WORK TASK:
Every line in the entries that holds "weekday" should be identified and copied.
+ + + + + + +
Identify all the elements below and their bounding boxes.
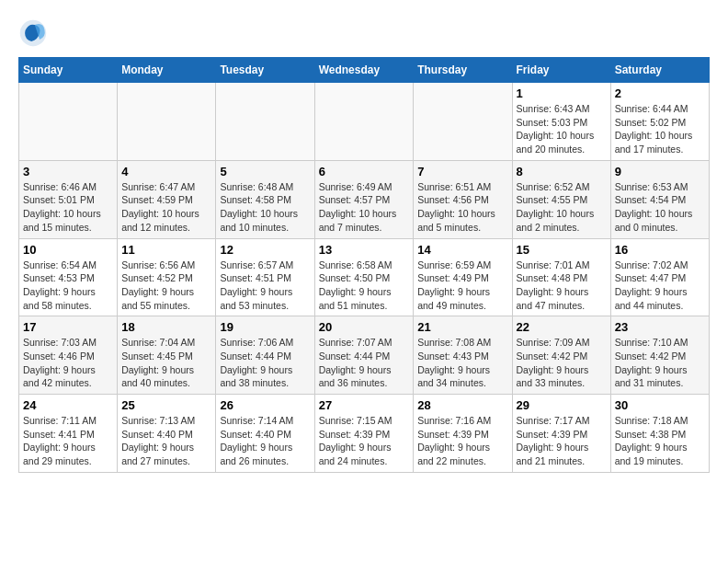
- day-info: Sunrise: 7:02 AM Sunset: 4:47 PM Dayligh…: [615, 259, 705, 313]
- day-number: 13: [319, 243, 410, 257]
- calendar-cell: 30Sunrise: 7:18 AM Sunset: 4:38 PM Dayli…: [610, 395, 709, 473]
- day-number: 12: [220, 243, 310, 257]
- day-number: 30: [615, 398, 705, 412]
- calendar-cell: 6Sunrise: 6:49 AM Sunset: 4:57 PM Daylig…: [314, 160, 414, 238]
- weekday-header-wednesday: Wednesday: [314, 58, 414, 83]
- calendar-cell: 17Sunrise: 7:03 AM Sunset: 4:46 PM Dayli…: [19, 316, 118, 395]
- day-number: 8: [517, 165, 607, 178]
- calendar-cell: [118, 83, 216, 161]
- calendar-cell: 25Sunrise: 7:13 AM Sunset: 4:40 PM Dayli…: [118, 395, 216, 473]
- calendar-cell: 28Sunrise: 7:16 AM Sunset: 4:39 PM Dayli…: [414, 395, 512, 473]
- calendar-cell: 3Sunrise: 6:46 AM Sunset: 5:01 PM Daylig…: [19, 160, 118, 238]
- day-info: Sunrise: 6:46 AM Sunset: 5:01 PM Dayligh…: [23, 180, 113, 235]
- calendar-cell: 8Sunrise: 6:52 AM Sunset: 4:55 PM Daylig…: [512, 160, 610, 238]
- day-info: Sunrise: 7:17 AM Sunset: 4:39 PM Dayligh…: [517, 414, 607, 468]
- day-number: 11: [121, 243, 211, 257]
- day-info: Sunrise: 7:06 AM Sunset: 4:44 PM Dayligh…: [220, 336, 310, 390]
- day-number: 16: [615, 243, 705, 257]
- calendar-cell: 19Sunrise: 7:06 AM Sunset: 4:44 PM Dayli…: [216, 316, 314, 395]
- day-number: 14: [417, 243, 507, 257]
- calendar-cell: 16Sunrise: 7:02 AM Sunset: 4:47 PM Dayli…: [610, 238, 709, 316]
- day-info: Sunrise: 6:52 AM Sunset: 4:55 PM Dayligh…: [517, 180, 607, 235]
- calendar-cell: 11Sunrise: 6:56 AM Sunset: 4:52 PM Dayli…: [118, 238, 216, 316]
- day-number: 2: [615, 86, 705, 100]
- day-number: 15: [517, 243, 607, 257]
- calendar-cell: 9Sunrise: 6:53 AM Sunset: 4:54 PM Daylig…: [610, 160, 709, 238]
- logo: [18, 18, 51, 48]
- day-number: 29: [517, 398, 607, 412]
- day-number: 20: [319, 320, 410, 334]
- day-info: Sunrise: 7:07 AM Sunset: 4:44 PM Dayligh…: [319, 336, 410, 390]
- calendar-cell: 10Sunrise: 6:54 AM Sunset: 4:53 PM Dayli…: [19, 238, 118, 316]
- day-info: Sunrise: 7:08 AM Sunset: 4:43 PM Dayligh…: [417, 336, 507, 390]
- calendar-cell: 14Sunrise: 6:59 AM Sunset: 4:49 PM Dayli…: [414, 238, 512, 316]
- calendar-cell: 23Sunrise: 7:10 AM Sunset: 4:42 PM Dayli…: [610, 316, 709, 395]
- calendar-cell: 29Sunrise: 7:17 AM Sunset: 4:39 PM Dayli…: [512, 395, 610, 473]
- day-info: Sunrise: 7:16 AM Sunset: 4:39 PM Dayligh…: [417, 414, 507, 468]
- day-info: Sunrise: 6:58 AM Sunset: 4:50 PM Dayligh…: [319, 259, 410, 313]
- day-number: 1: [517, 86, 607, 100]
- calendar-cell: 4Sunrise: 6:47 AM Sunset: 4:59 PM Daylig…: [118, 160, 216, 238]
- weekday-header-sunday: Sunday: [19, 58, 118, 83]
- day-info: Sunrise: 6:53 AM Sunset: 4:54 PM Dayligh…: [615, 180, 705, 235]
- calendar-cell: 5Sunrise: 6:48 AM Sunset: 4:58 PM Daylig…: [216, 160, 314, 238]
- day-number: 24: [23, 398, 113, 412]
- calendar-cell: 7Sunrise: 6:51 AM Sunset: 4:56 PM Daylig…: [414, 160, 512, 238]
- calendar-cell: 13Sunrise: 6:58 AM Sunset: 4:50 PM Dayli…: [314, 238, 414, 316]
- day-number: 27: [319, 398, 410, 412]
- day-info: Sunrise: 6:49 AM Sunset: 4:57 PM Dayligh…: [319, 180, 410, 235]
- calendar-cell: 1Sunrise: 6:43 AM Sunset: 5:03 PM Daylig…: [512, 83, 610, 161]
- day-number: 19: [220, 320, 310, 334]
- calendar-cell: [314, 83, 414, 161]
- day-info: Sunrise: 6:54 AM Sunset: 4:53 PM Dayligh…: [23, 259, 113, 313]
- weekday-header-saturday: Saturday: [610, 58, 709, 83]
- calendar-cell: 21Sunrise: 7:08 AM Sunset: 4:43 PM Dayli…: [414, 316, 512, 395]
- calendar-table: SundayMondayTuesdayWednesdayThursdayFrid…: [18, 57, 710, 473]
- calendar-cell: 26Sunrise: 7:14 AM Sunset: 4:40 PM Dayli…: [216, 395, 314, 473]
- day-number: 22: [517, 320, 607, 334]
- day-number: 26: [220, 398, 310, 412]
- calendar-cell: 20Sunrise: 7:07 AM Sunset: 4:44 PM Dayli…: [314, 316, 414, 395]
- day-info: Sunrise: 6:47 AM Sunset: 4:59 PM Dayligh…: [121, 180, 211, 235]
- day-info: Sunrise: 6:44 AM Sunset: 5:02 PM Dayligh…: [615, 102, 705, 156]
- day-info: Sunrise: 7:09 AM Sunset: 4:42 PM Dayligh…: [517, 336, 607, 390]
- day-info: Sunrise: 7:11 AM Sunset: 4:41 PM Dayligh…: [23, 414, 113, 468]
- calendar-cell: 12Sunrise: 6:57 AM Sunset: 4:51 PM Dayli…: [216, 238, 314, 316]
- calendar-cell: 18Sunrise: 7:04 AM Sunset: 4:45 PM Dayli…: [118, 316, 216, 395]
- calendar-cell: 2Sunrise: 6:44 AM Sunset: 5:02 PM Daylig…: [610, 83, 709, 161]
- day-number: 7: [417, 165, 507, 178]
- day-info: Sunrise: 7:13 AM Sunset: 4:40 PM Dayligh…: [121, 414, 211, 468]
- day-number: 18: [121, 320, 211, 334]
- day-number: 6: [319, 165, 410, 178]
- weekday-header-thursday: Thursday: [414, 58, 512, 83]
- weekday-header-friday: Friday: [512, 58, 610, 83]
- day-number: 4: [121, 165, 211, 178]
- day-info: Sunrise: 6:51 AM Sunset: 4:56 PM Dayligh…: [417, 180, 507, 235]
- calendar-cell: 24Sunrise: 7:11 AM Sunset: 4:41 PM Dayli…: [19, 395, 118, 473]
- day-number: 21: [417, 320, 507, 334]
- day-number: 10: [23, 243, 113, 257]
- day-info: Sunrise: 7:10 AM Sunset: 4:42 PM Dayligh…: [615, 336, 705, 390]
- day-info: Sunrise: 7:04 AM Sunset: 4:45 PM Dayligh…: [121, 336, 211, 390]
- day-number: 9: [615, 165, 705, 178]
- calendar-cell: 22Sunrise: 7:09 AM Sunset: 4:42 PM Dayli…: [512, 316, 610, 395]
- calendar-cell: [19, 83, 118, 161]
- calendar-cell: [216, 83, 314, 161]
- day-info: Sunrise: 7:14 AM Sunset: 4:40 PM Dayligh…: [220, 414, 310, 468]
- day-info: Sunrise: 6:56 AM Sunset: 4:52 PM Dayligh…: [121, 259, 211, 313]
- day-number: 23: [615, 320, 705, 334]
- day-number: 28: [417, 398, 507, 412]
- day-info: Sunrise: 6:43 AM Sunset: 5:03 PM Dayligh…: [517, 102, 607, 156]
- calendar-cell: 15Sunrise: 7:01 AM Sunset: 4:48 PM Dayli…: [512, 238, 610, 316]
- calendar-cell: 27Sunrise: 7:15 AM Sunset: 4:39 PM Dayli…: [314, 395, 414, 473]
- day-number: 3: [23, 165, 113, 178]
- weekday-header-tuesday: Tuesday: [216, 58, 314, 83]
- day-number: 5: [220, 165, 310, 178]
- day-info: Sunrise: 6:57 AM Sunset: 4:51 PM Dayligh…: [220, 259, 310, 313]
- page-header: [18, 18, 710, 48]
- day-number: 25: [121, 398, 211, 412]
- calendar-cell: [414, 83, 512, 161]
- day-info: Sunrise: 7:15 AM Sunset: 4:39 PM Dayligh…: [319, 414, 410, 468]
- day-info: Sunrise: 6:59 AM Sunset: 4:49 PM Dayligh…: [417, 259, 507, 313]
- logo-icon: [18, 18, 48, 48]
+ + + + + + +
THE COMPLETED TASK:
- weekday-header-wednesday: Wednesday: [314, 58, 414, 83]
- weekday-header-sunday: Sunday: [19, 58, 118, 83]
- weekday-header-saturday: Saturday: [610, 58, 709, 83]
- weekday-header-thursday: Thursday: [414, 58, 512, 83]
- weekday-header-friday: Friday: [512, 58, 610, 83]
- weekday-header-tuesday: Tuesday: [216, 58, 314, 83]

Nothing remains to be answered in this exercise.